** Opening EXTRACTED RECORDS block **

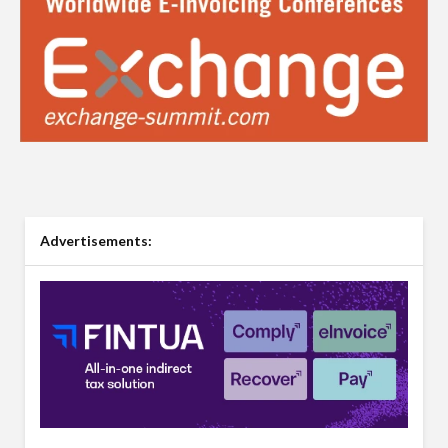
Advertisements:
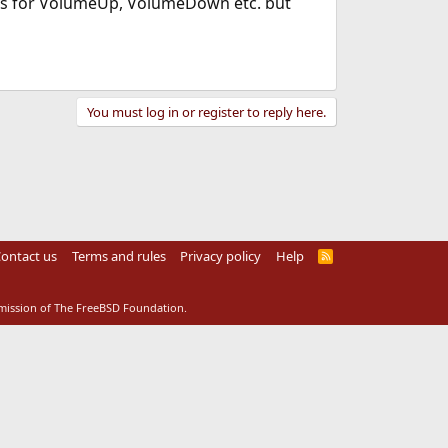
ries for VolumeUp, VolumeDown etc. but
You must log in or register to reply here.
ontact us
Terms and rules
Privacy policy
Help
R
S
S
rmission of The FreeBSD Foundation.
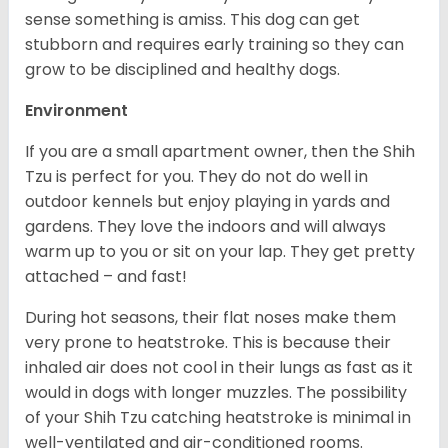
sense something is amiss. This dog can get
stubborn and requires early training so they can
grow to be disciplined and healthy dogs.
Environment
If you are a small apartment owner, then the Shih
Tzu is perfect for you. They do not do well in
outdoor kennels but enjoy playing in yards and
gardens. They love the indoors and will always
warm up to you or sit on your lap. They get pretty
attached – and fast!
During hot seasons, their flat noses make them
very prone to heatstroke. This is because their
inhaled air does not cool in their lungs as fast as it
would in dogs with longer muzzles. The possibility
of your Shih Tzu catching heatstroke is minimal in
well-ventilated and air-conditioned rooms.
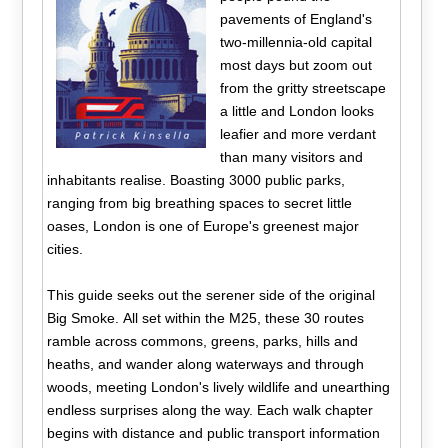
pavements of England's
two-millennia-old capital
most days but zoom out
from the gritty streetscape
a little and London looks
leafier and more verdant
than many visitors and
inhabitants realise. Boasting 3000 public parks,
ranging from big breathing spaces to secret little
oases, London is one of Europe's greenest major
cities.
This guide seeks out the serener side of the original
Big Smoke. All set within the M25, these 30 routes
ramble across commons, greens, parks, hills and
heaths, and wander along waterways and through
woods, meeting London's lively wildlife and unearthing
endless surprises along the way. Each walk chapter
begins with distance and public transport information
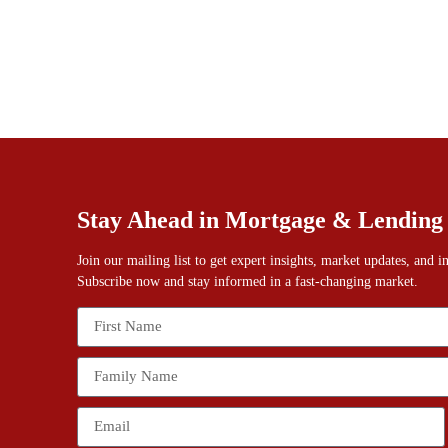
Stay Ahead in Mortgage & Lending
Join our mailing list to get expert insights, market updates, and 
Subscribe now and stay informed in a fast-changing market.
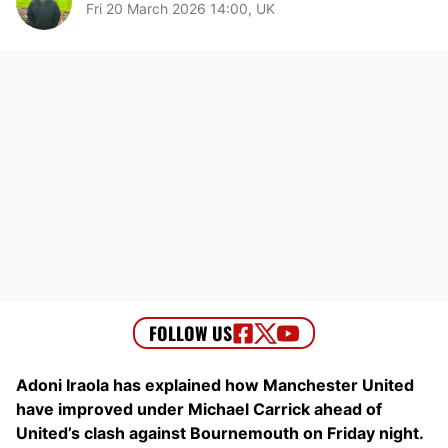
Fri 20 March 2026 14:00, UK
Adoni Iraola has explained how Manchester United
have improved under Michael Carrick ahead of
United’s clash against Bournemouth on Friday night.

** Closing EXTRACTED RECORDS block **

■ **ASSIGNMENT**: Set down all the data again exactly as above, pictures excluded.

■ **REPLY**:
Advertisements:
ries for VolumeUp, VolumeDown etc. but
You must log in or register to reply here.
ontact us
Terms and rules
Privacy policy
Help
R
S
S
rmission of The FreeBSD Foundation.
sense something is amiss. This dog can get
stubborn and requires early training so they can
grow to be disciplined and healthy dogs.
Environment
If you are a small apartment owner, then the Shih
Tzu is perfect for you. They do not do well in
outdoor kennels but enjoy playing in yards and
gardens. They love the indoors and will always
warm up to you or sit on your lap. They get pretty
attached – and fast!
During hot seasons, their flat noses make them
very prone to heatstroke. This is because their
inhaled air does not cool in their lungs as fast as it
would in dogs with longer muzzles. The possibility
of your Shih Tzu catching heatstroke is minimal in
well-ventilated and air-conditioned rooms.
pavements of England's
two-millennia-old capital
most days but zoom out
from the gritty streetscape
a little and London looks
leafier and more verdant
than many visitors and
inhabitants realise. Boasting 3000 public parks,
ranging from big breathing spaces to secret little
oases, London is one of Europe's greenest major
cities.
This guide seeks out the serener side of the original
Big Smoke. All set within the M25, these 30 routes
ramble across commons, greens, parks, hills and
heaths, and wander along waterways and through
woods, meeting London's lively wildlife and unearthing
endless surprises along the way. Each walk chapter
begins with distance and public transport information
Stay Ahead in Mortgage & Lending
Join our mailing list to get expert insights, market updates, and 
Subscribe now and stay informed in a fast-changing market.
Fri 20 March 2026 14:00, UK
Adoni Iraola has explained how Manchester United
have improved under Michael Carrick ahead of
United’s clash against Bournemouth on Friday night.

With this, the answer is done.